----- EXERCISE DATA -----
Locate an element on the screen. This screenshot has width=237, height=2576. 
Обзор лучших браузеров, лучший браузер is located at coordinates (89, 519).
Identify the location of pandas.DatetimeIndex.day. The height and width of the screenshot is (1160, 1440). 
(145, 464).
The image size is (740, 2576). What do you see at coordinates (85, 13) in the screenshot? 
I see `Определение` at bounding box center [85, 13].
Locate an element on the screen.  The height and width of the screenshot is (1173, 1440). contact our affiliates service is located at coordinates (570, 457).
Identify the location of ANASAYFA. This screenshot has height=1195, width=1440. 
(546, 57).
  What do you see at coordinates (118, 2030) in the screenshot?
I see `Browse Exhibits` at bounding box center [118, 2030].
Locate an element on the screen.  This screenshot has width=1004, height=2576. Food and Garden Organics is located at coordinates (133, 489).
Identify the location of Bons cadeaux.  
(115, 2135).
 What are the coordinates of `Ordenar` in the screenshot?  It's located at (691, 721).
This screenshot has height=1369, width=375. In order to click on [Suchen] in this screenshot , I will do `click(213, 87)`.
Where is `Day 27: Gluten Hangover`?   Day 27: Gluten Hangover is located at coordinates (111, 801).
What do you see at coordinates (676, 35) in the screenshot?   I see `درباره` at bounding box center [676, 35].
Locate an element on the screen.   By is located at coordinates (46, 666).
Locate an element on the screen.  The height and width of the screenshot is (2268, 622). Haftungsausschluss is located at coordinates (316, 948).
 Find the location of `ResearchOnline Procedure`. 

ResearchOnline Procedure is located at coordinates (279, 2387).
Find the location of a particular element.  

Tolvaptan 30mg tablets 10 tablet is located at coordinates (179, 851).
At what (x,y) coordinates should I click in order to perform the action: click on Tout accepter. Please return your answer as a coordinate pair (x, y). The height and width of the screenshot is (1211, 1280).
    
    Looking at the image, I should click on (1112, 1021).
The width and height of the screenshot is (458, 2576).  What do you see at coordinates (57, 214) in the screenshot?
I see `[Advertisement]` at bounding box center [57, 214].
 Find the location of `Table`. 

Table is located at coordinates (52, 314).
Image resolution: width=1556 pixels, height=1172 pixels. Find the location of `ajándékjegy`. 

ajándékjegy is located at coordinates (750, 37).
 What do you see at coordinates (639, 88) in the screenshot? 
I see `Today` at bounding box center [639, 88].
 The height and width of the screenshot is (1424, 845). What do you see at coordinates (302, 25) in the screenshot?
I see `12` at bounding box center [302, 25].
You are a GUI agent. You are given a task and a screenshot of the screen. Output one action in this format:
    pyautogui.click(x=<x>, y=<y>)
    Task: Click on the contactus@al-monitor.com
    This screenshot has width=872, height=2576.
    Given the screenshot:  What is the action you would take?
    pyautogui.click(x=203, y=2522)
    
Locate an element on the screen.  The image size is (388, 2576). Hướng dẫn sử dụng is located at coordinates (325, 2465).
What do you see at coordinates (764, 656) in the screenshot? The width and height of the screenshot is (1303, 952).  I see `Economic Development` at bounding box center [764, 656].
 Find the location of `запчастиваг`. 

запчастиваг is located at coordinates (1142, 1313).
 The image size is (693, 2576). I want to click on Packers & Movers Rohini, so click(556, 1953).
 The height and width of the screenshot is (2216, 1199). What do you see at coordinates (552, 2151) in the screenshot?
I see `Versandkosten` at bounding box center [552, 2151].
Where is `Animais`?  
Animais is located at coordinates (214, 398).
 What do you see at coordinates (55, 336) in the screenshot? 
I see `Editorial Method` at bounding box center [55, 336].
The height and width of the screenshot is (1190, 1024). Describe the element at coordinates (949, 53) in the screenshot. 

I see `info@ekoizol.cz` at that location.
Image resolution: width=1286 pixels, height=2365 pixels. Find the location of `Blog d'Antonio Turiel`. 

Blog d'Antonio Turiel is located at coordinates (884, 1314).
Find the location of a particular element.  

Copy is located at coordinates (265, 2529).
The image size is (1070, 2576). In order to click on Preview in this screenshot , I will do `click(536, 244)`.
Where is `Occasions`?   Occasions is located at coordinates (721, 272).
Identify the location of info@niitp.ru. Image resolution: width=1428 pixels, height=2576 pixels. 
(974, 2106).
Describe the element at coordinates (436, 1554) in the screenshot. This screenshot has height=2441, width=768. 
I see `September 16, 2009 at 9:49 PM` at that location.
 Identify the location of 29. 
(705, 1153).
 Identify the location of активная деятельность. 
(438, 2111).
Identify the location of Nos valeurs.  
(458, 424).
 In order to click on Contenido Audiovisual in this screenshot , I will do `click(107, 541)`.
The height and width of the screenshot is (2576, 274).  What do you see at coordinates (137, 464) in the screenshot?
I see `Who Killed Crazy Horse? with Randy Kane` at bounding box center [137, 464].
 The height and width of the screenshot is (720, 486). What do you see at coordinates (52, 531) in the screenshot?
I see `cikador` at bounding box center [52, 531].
-----
> _WORK REQUIRED_
Copy the entries above exactly, leaving none out.

> _COMPLETED TASK_
Locate an element on the screen. This screenshot has width=237, height=2576. 
Обзор лучших браузеров, лучший браузер is located at coordinates (89, 519).
Identify the location of pandas.DatetimeIndex.day. The height and width of the screenshot is (1160, 1440). 
(145, 464).
The image size is (740, 2576). What do you see at coordinates (85, 13) in the screenshot? 
I see `Определение` at bounding box center [85, 13].
Locate an element on the screen.  The height and width of the screenshot is (1173, 1440). contact our affiliates service is located at coordinates (570, 457).
Identify the location of ANASAYFA. This screenshot has height=1195, width=1440. 
(546, 57).
  What do you see at coordinates (118, 2030) in the screenshot?
I see `Browse Exhibits` at bounding box center [118, 2030].
Locate an element on the screen.  This screenshot has width=1004, height=2576. Food and Garden Organics is located at coordinates (133, 489).
Identify the location of Bons cadeaux.  
(115, 2135).
 What are the coordinates of `Ordenar` in the screenshot?  It's located at (691, 721).
This screenshot has height=1369, width=375. In order to click on [Suchen] in this screenshot , I will do `click(213, 87)`.
Where is `Day 27: Gluten Hangover`?   Day 27: Gluten Hangover is located at coordinates (111, 801).
What do you see at coordinates (676, 35) in the screenshot?   I see `درباره` at bounding box center [676, 35].
Locate an element on the screen.   By is located at coordinates (46, 666).
Locate an element on the screen.  The height and width of the screenshot is (2268, 622). Haftungsausschluss is located at coordinates (316, 948).
 Find the location of `ResearchOnline Procedure`. 

ResearchOnline Procedure is located at coordinates (279, 2387).
Find the location of a particular element.  

Tolvaptan 30mg tablets 10 tablet is located at coordinates (179, 851).
At what (x,y) coordinates should I click in order to perform the action: click on Tout accepter. Please return your answer as a coordinate pair (x, y). The height and width of the screenshot is (1211, 1280).
    
    Looking at the image, I should click on (1112, 1021).
The width and height of the screenshot is (458, 2576).  What do you see at coordinates (57, 214) in the screenshot?
I see `[Advertisement]` at bounding box center [57, 214].
 Find the location of `Table`. 

Table is located at coordinates (52, 314).
Image resolution: width=1556 pixels, height=1172 pixels. Find the location of `ajándékjegy`. 

ajándékjegy is located at coordinates (750, 37).
 What do you see at coordinates (639, 88) in the screenshot? 
I see `Today` at bounding box center [639, 88].
 The height and width of the screenshot is (1424, 845). What do you see at coordinates (302, 25) in the screenshot?
I see `12` at bounding box center [302, 25].
You are a GUI agent. You are given a task and a screenshot of the screen. Output one action in this format:
    pyautogui.click(x=<x>, y=<y>)
    Task: Click on the contactus@al-monitor.com
    This screenshot has width=872, height=2576.
    Given the screenshot:  What is the action you would take?
    pyautogui.click(x=203, y=2522)
    
Locate an element on the screen.  The image size is (388, 2576). Hướng dẫn sử dụng is located at coordinates (325, 2465).
What do you see at coordinates (764, 656) in the screenshot? The width and height of the screenshot is (1303, 952).  I see `Economic Development` at bounding box center [764, 656].
 Find the location of `запчастиваг`. 

запчастиваг is located at coordinates (1142, 1313).
 The image size is (693, 2576). I want to click on Packers & Movers Rohini, so click(556, 1953).
 The height and width of the screenshot is (2216, 1199). What do you see at coordinates (552, 2151) in the screenshot?
I see `Versandkosten` at bounding box center [552, 2151].
Where is `Animais`?  
Animais is located at coordinates (214, 398).
 What do you see at coordinates (55, 336) in the screenshot? 
I see `Editorial Method` at bounding box center [55, 336].
The height and width of the screenshot is (1190, 1024). Describe the element at coordinates (949, 53) in the screenshot. 

I see `info@ekoizol.cz` at that location.
Image resolution: width=1286 pixels, height=2365 pixels. Find the location of `Blog d'Antonio Turiel`. 

Blog d'Antonio Turiel is located at coordinates (884, 1314).
Find the location of a particular element.  

Copy is located at coordinates (265, 2529).
The image size is (1070, 2576). In order to click on Preview in this screenshot , I will do `click(536, 244)`.
Where is `Occasions`?   Occasions is located at coordinates (721, 272).
Identify the location of info@niitp.ru. Image resolution: width=1428 pixels, height=2576 pixels. 
(974, 2106).
Describe the element at coordinates (436, 1554) in the screenshot. This screenshot has height=2441, width=768. 
I see `September 16, 2009 at 9:49 PM` at that location.
 Identify the location of 29. 
(705, 1153).
 Identify the location of активная деятельность. 
(438, 2111).
Identify the location of Nos valeurs.  
(458, 424).
 In order to click on Contenido Audiovisual in this screenshot , I will do `click(107, 541)`.
The height and width of the screenshot is (2576, 274).  What do you see at coordinates (137, 464) in the screenshot?
I see `Who Killed Crazy Horse? with Randy Kane` at bounding box center [137, 464].
 The height and width of the screenshot is (720, 486). What do you see at coordinates (52, 531) in the screenshot?
I see `cikador` at bounding box center [52, 531].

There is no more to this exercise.